O executivo disse acreditar no sucesso do projeto, mas demonstrou incerteza sobre a possibilidade de o gás ser exportado para o Brasil, diante das próprias necessidades de abastecimento da Colômbia.
Ele também destacou uma diferença em relação ao pré-sal brasileiro, onde parte relevante do gás é encontrada associada ao petróleo. Segundo Castello Branco, isso influencia as decisões de produção, já que o petróleo tende a oferecer maior rentabilidade.
Leia também: Dólar sobe e bolsa cai; recuo do petróleo pesa sobre a Petrobras
Ao comentar os possíveis efeitos da volatilidade internacional do petróleo sobre o próximo balanço da Petrobras, Castello Branco afirmou que preços mais altos e aumento da produção tendem a favorecer os resultados da companhia.
“São só efeitos benéficos. Preço mais alto é um efeito positivo. A produção está crescendo, os preços estão aumentando. Na medida em que a Petrobras exporte mais, vai melhorar significativamente o fluxo de caixa”, disse.

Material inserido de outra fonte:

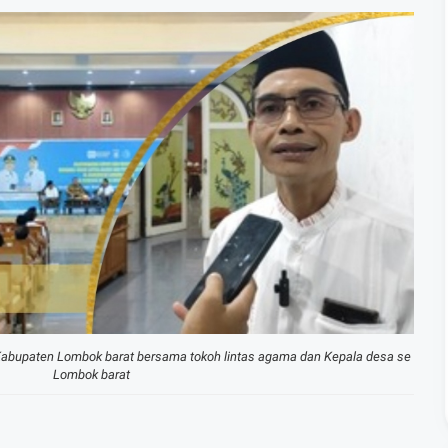
 Kabupaten Lombok barat bersama tokoh lintas agama dan Kepala desa se
Lombok barat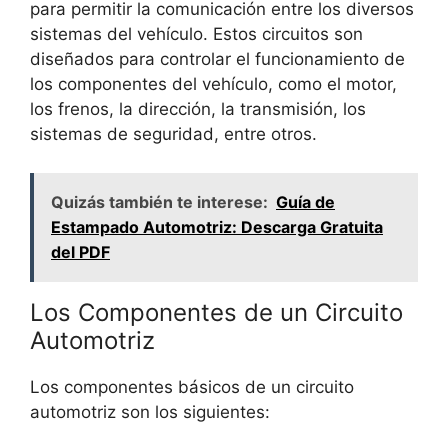
para permitir la comunicación entre los diversos
sistemas del vehículo. Estos circuitos son
diseñados para controlar el funcionamiento de
los componentes del vehículo, como el motor,
los frenos, la dirección, la transmisión, los
sistemas de seguridad, entre otros.
Quizás también te interese:
Guía de
Estampado Automotriz: Descarga Gratuita
del PDF
Los Componentes de un Circuito
Automotriz
Los componentes básicos de un circuito
automotriz son los siguientes:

O ex-presidente da estatal, porém, criticou a possível destinação desse caixa adicional. Segundo ele, os recursos podem ser direcionados tanto para dividendos, com impacto sobre as receitas do governo, quanto para investimentos em áreas que considera distantes do negócio principal da Petrobras.
Castello Branco citou projetos em fertilizantes, potássio e terras raras e afirmou que a companhia não possui experiência consolidada em alguns desses segmentos.
“Provavelmente isso vai resultar em perdas para a companhia e para seus acionistas”, afirmou.